Of course, the questionnaire does not ask similar questions about any other type of personal property. For example, applicants are not asked to list any cars they own, who drives the cars, or what accidents the cars have been involved in—even though far more deaths and injuries each year involve motor vehicles than involve firearms.
Though past involvement in a gun-related mishap might be politically embarrassing, it is unclear why the transition team would find it more embarrassing than some other kind of accident. And if misuse of a gun would cause an applicant to have a criminal record or to get involved in litigation, that would be disclosed under other questions, such as those about lawsuits against the applicant or applicant’s spouse, and about criminal investigations, arrests, charges or convictions.
Besides being unnecessary, the question misleads applicants about existing firearm laws. The question demands that applicants provide “complete ownership and registration information” about all firearms owned.

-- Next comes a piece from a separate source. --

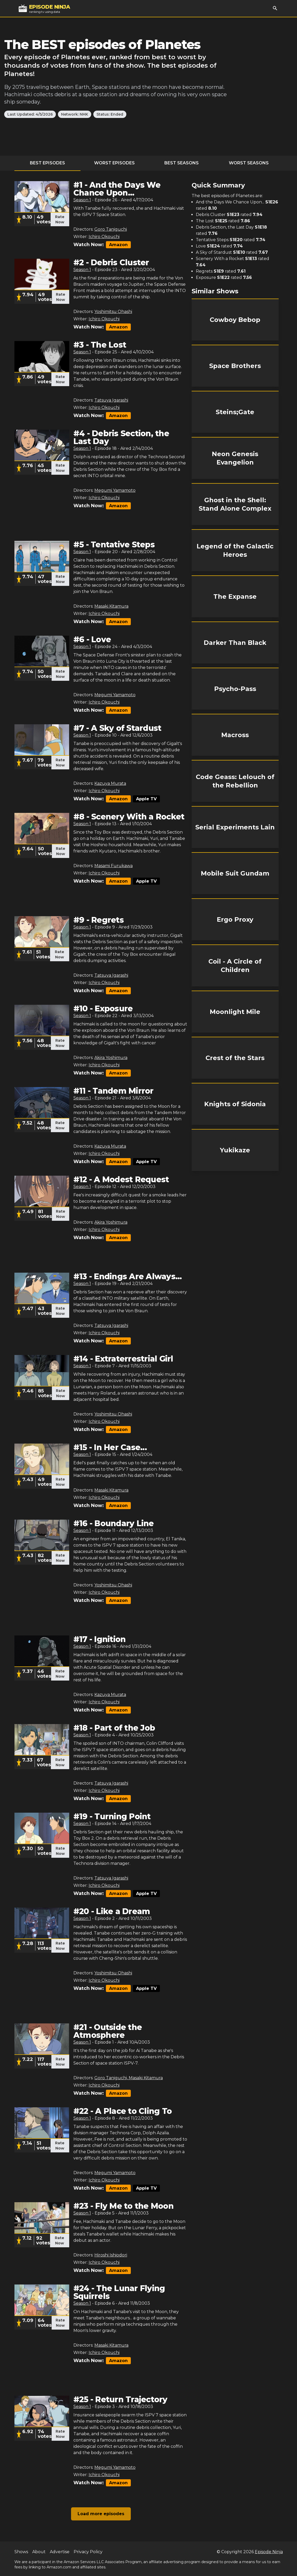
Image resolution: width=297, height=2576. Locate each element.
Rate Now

But only five states have statewide gun registration; of these, and only Hawaii requires registration of all types of firearms. And Federal law specifically forbids creation of a federal registration system (and we intend to keep it that way).
The question also asks applicants to report any lapse in registration, but this, too, is misleading. Only New York City and three nearby counties require periodic renewal of a firearm registration, and then only as part of the process for renewing a handgun license.
Finally, the question asks applicants how the firearm is used. Once again, if an applicant is not using his gun to commit crimes, how could this possibly be relevant to a person’s fitness to serve in the Obama administration?
The possibilities are chilling.
Will applicants who own firearms for self-defense in the home be disqualified, given Obama’s votes at the state level to disallow self-defense arguments by people who used guns to protect themselves in the home, in spite of a local gun ban?
Will applicants be disqualified if they legally carry a firearm for self-protection outside the home, given Obama’s ongoing opposition to state Right-to-Carry laws, and his call for an unconstitutional federal law to outlaw Right-to-Carry?
Will hunters be disqualified, given the endorsement of Obama’s candidacy by the Humane Society of the United States, one of our nation’s most radical anti-hunting lobbies?
One thing is for sure: If the Obama team thinks these are good questions to ask job applicants, it’s only a matter of time before they’ll want to ask the rest of us, too.